I was born in East Millinocket and now live in the unorganized territories just outside Millinocket. I’ve been a snowmobiler in the Katahdin region for 51 years, have been grooming local trails for 29 years, have been president of the Jo Mary Riders for 15 years and was chairman of the Maine Snowmobile Advisory Council for six years. I know better than most that snowmobiling plays a critical role in the Katahdin region’s economy.
My own business, 5 Lakes Lodge, depends on snowmobiling. We provide major support for the grooming of the trails and we recognize the need for a snowmobile corridor across the Elliotsville Plantation-owned lands proposed as a national monument.
But this issue was resolved in 2007 through negotiations involving the town of Millinocket, the Maine Snowmobile Association, the State of Maine and EPI. Those negotiations led to an access agreement addressing land currently owned by EPI and future lands it acquires. The agreement is permanent, irrevocable and is tied to the land — not its owner. That means it is binding on the parties and their respective successors, including the National Park Service. That agreement is held by the state. It is therefore baffling that both the governor and Bob Meyers, head of the Maine Snowmobile Association, had the nerve to come to East Millinocket and say that the industry will be harmed by a monument or park designation.

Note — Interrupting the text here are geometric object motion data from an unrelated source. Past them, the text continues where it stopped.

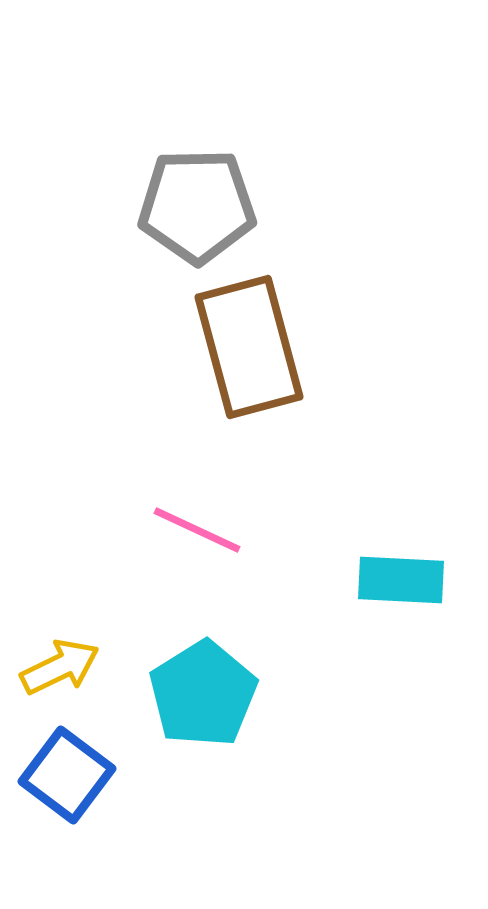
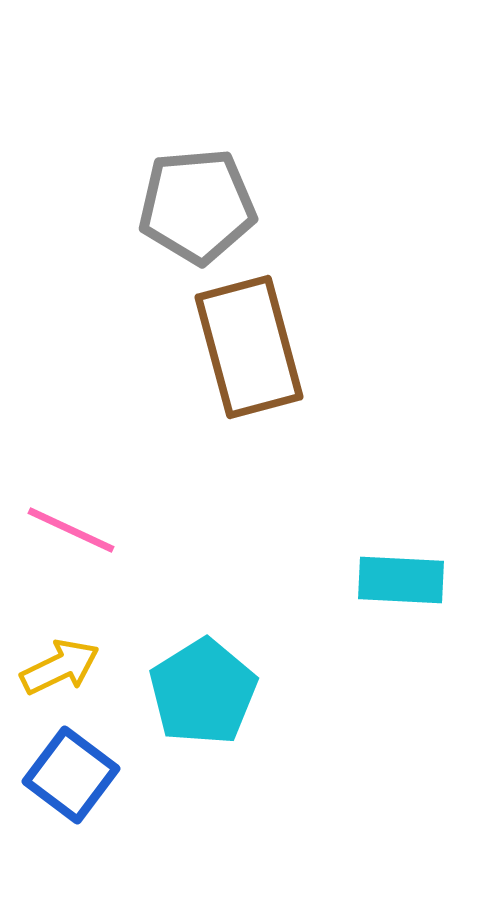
gray pentagon: rotated 4 degrees counterclockwise
pink line: moved 126 px left
cyan pentagon: moved 2 px up
blue square: moved 4 px right
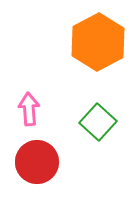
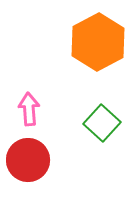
green square: moved 4 px right, 1 px down
red circle: moved 9 px left, 2 px up
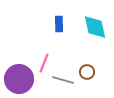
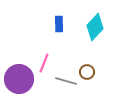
cyan diamond: rotated 56 degrees clockwise
gray line: moved 3 px right, 1 px down
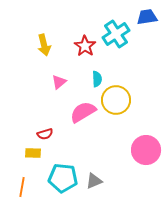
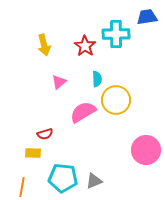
cyan cross: rotated 32 degrees clockwise
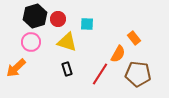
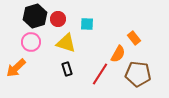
yellow triangle: moved 1 px left, 1 px down
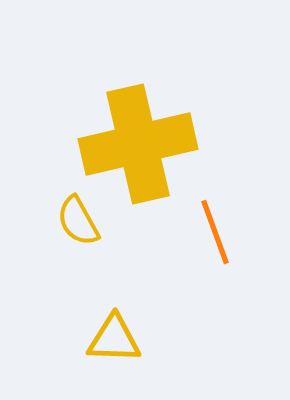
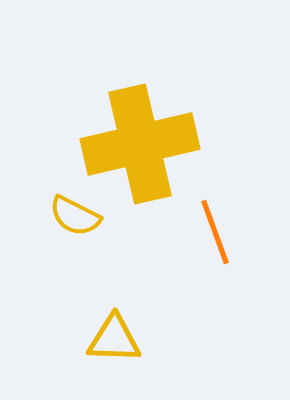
yellow cross: moved 2 px right
yellow semicircle: moved 3 px left, 5 px up; rotated 34 degrees counterclockwise
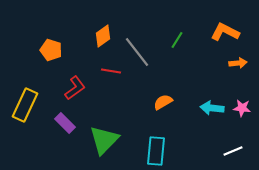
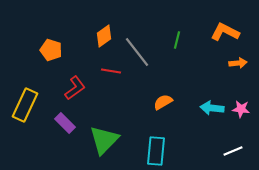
orange diamond: moved 1 px right
green line: rotated 18 degrees counterclockwise
pink star: moved 1 px left, 1 px down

Poliquin obviously has a very high opinion about what Meyers and Gov. Paul LePage think, since his Republican colleagues invited both of them to speak at a meeting titled “Elevating Local Voices.” But neither represents the views of the local snowmobile clubs, four of which support the proposal. Meyers, who is not from around here, has been falsely claiming that Roxanne Quimby closed the snowmobile trail to the Lookout. But we, the local people and businesses involved in these trails, know that the Bowlin/Matagamon/Shin Pond Club voted to close the trail. The easement was still in place, but the trail was shut down.
After the congressmen from other states, the governor and lobbyists got their spotlight, those of us who actually live here were finally allowed to speak at a public forum. Nearly 50 of us, every one a person who lives here, from former paper workers to snowmobilers to hunting camp owners to teachers and retired rangers, spoke directly to Poliquin with impassioned support for the monument. Only 12 people spoke in opposition, one of whom is an Augusta lobbyist for the forest products industry.

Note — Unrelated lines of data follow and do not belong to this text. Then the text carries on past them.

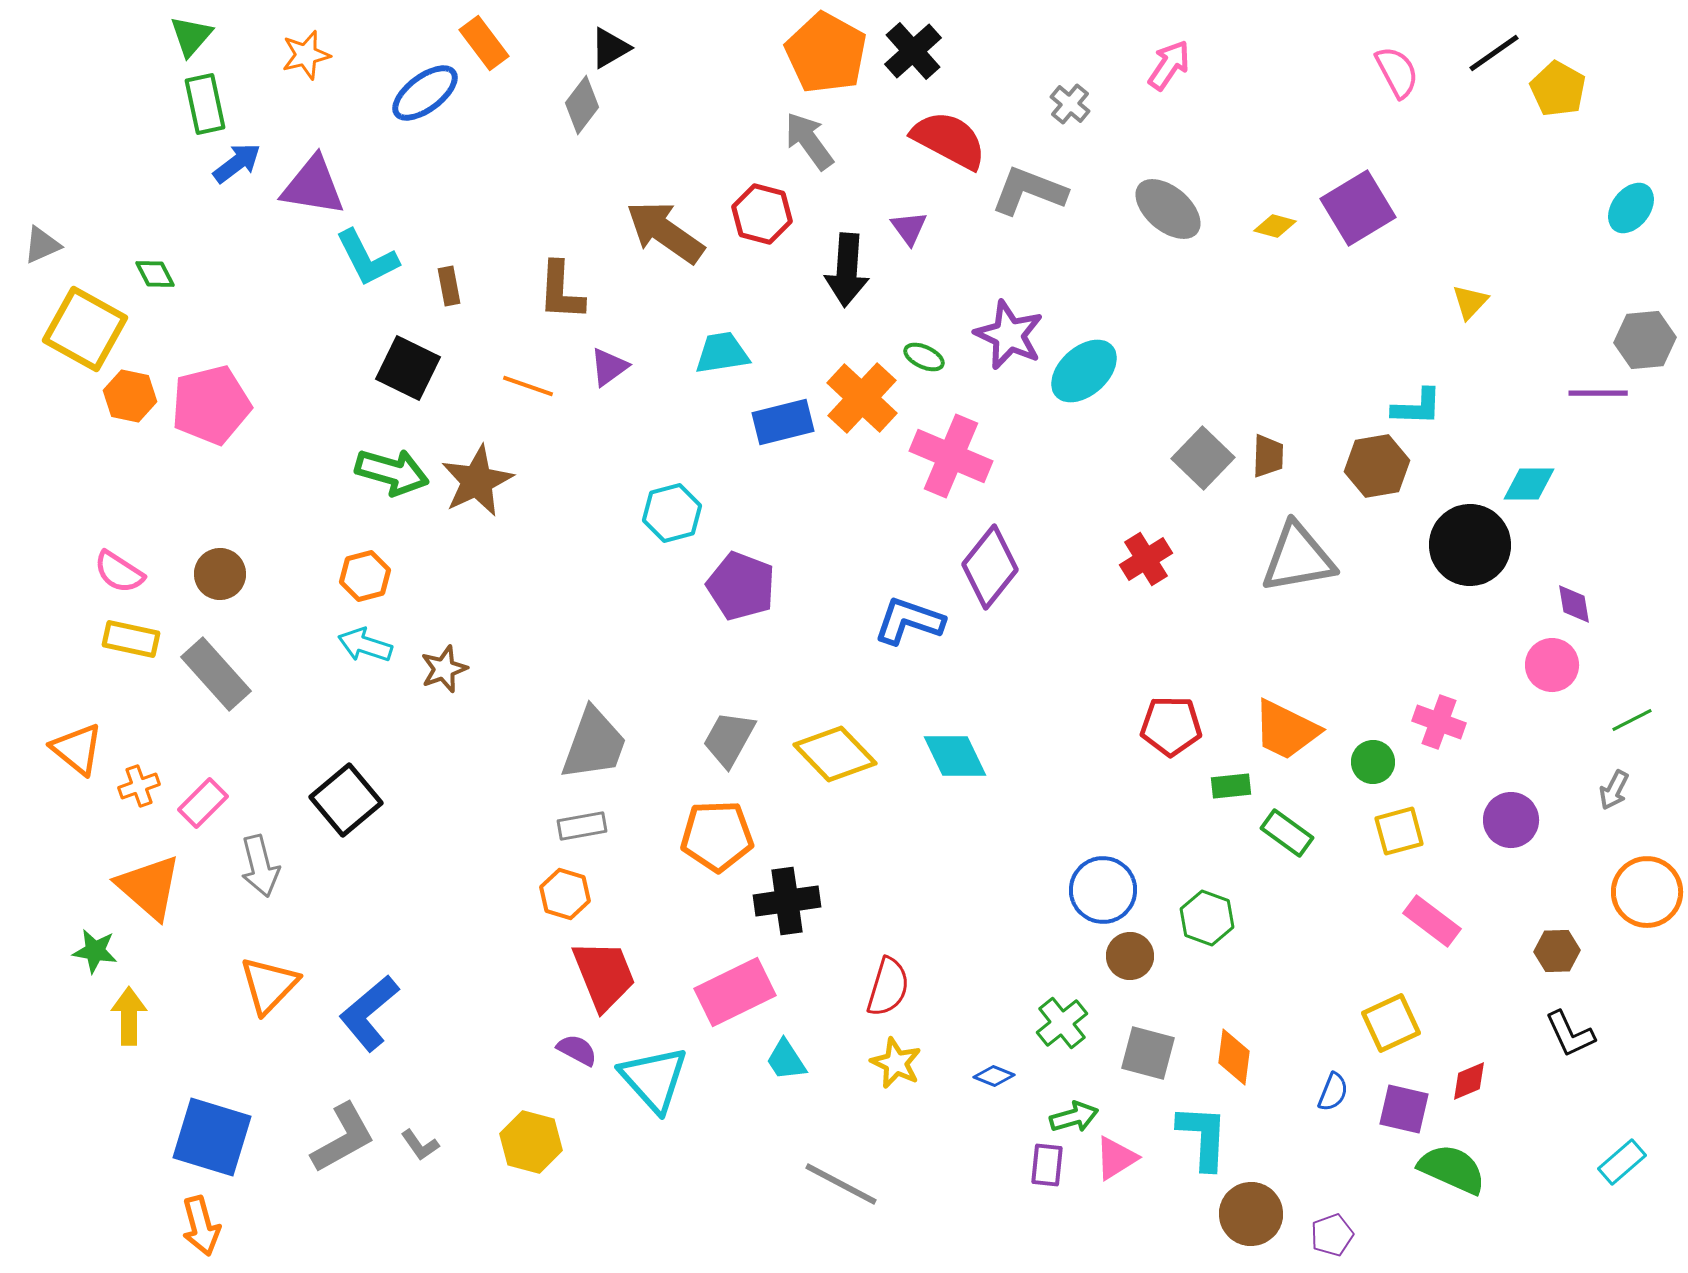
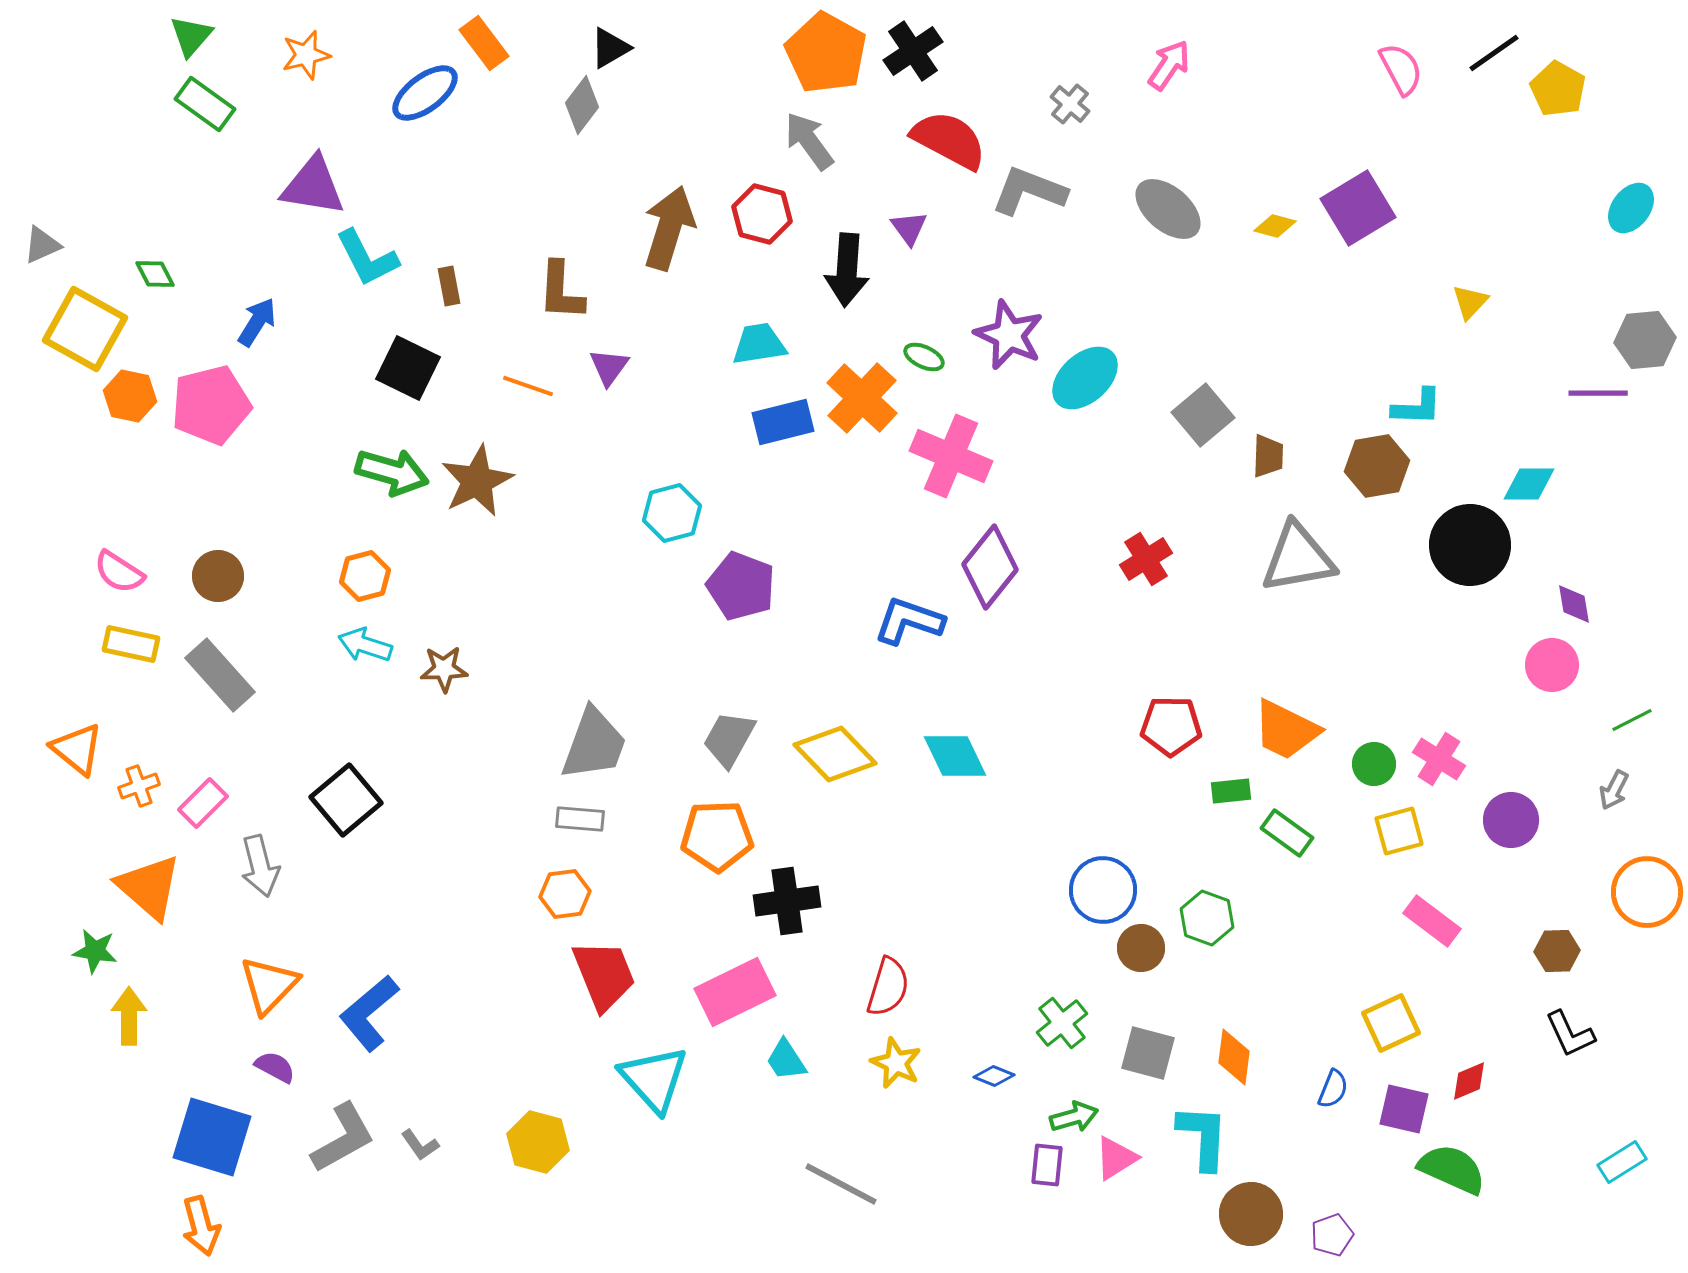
black cross at (913, 51): rotated 8 degrees clockwise
pink semicircle at (1397, 72): moved 4 px right, 3 px up
green rectangle at (205, 104): rotated 42 degrees counterclockwise
blue arrow at (237, 163): moved 20 px right, 159 px down; rotated 21 degrees counterclockwise
brown arrow at (665, 232): moved 4 px right, 4 px up; rotated 72 degrees clockwise
cyan trapezoid at (722, 353): moved 37 px right, 9 px up
purple triangle at (609, 367): rotated 18 degrees counterclockwise
cyan ellipse at (1084, 371): moved 1 px right, 7 px down
gray square at (1203, 458): moved 43 px up; rotated 6 degrees clockwise
brown circle at (220, 574): moved 2 px left, 2 px down
yellow rectangle at (131, 639): moved 5 px down
brown star at (444, 669): rotated 18 degrees clockwise
gray rectangle at (216, 674): moved 4 px right, 1 px down
pink cross at (1439, 722): moved 37 px down; rotated 12 degrees clockwise
green circle at (1373, 762): moved 1 px right, 2 px down
green rectangle at (1231, 786): moved 5 px down
gray rectangle at (582, 826): moved 2 px left, 7 px up; rotated 15 degrees clockwise
orange hexagon at (565, 894): rotated 24 degrees counterclockwise
brown circle at (1130, 956): moved 11 px right, 8 px up
purple semicircle at (577, 1050): moved 302 px left, 17 px down
blue semicircle at (1333, 1092): moved 3 px up
yellow hexagon at (531, 1142): moved 7 px right
cyan rectangle at (1622, 1162): rotated 9 degrees clockwise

Professor Sam Winch wrote in a recent BDN OpEd, “Big changes — such as the establishment of a national park — are pretty much always messy, typically with a small and vocal opposition to change and the uncertainties associated with it. But history shows us the parks are adored by people from everywhere, who bring their tourist dollars and create huge economic benefits. We shouldn’t let the fears of the locals stop the changes that benefit everyone. It’s called progress.”
At Poliquin’s hearing the “fears of the locals” were not on display. Instead, monument supporters came out of the woodwork just as we, and 1,200 people from around Maine, did at Sen. Angus King’s Orono meeting with National Park Service Director Jon Jarvis, to show support for change, support for progress.
We overwhelmed the few naysayers, including the governor, who apparently didn’t think the views of the locals were worth hearing and left after his own speech.
In other words, we elevated our voices.
Our congressional delegation keeps talking about the necessity for local people to be heard. Now that local people and the rest of Maine have spoken so clearly that we want a national monument, when will King and Poliquin publicly endorse the proposal?
Rick LeVasseur is owner of 5 Lakes Lodge on South Twin Lake in T4 Indian Purchase. He is a former owner of Katahdin Shadows Campground and Katahdin Shadows Motel in Medway, and he started and ran Penobscot River Outfitters from 1988 to 2003.